Osman Bey merhabalar. Kitabı bitirip paylaştım. Tek kelimeyle harika bir roman olmuş. Kaleminize yüreğinize sağlık, beni 20 Temmuz'da 10 yaşında bir çocuk olarak esir düştüğümüz Limasol'a götürdü. Savaşın o acısını insanlık boyutu o yaşlarda anlamış ve tanımış oldu.

Belki bundan sonraki ikinci romanım bu konuyla ilgili olur diye planlıyorum. Tekrardan yüreğinize sağlık, gitgide bölünmekte ve ayrışmakta olan bu adadan, bir gün "barış"a yasemin dizeceğimiz umuduyla selamlıyorum sizi. Sağlıkla dostlukla kalınız.

Kitaptan Notlar:
"Sonsuza kadar gitmeyecek zavallı bir yelkenli. Bilmeliyiz ki bir gün rüzgâr bitecek ve hepimiz aynı okyanusun ortasında kaldığımızda, birbirimizin elleri özlenecektir."

"Eğer çiçeklerin tükenmesini, eğer sevdaların yok olmasını istemiyorsak, Eğer dostlarımıza 'Kalbiniz gibi geçsin hayatınız! demek istiyorsak,  Eğer onlara 'Artık ayağa kalkmak, yürekliliğimizi yitirmemek gerekiyor ' demek istiyorsak, Yaşamı anlamı kılalım; paylaşmanın dayanışmanın, sevginin gücünü anımsatalım birbirimize; bıkmadan!"

"Ne diyor Max Stirner; "Büyük, önünde diz çöktüğünüz için büyüktür. Ayağa kalkın!"
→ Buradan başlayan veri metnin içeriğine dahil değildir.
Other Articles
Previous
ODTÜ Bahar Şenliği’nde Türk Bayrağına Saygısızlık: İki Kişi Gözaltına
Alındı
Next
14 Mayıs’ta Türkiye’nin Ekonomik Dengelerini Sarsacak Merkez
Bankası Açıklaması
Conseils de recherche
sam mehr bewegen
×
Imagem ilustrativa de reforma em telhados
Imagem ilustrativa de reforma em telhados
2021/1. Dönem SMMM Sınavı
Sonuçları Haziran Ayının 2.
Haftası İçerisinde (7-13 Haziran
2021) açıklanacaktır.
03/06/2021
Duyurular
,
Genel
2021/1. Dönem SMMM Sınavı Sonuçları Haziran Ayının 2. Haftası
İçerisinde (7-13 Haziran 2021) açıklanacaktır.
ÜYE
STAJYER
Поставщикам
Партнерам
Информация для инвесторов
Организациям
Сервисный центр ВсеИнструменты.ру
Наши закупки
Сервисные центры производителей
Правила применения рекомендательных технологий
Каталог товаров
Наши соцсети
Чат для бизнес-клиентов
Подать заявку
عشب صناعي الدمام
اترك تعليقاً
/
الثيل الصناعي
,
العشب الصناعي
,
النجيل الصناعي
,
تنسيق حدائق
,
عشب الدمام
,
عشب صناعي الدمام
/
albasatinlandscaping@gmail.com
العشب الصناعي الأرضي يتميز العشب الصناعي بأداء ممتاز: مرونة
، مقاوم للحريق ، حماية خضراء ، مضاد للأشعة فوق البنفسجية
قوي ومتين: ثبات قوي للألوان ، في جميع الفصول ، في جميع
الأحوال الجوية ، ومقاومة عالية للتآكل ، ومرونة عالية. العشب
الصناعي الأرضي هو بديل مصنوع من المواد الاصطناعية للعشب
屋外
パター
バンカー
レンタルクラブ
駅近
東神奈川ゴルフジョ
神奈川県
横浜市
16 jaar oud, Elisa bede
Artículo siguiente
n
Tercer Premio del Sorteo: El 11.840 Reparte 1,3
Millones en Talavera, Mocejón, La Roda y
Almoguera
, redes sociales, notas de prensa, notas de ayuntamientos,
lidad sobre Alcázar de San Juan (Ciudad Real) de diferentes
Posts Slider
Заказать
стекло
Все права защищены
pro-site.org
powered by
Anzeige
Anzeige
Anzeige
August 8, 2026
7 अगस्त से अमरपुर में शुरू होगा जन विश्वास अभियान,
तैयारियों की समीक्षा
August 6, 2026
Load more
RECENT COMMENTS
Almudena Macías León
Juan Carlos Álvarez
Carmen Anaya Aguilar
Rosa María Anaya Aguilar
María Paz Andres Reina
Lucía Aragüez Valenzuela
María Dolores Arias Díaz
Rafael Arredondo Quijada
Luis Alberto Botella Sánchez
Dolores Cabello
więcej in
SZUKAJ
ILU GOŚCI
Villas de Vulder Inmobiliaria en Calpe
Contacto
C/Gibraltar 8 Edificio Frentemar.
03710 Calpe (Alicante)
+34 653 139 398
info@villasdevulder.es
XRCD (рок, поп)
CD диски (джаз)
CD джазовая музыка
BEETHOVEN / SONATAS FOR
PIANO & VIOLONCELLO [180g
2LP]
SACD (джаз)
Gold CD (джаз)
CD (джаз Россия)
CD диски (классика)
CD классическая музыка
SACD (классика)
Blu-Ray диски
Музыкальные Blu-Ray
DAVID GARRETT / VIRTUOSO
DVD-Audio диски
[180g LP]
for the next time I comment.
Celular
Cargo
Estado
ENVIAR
"Ben de bir söz bekleyebilir miyim?" Diye araya girdi Sibel, bakışlar üzerine dönünce de devam etti: 'Bertolt Brecht'i bilirsiniz. Brecht, 'Her savaşta geriye üç ordu kalır. Ölüler ordusu, yas tutanlar ordusu, hırsızlar ordusu' der. Hangisine hayır diyebiliriz ki."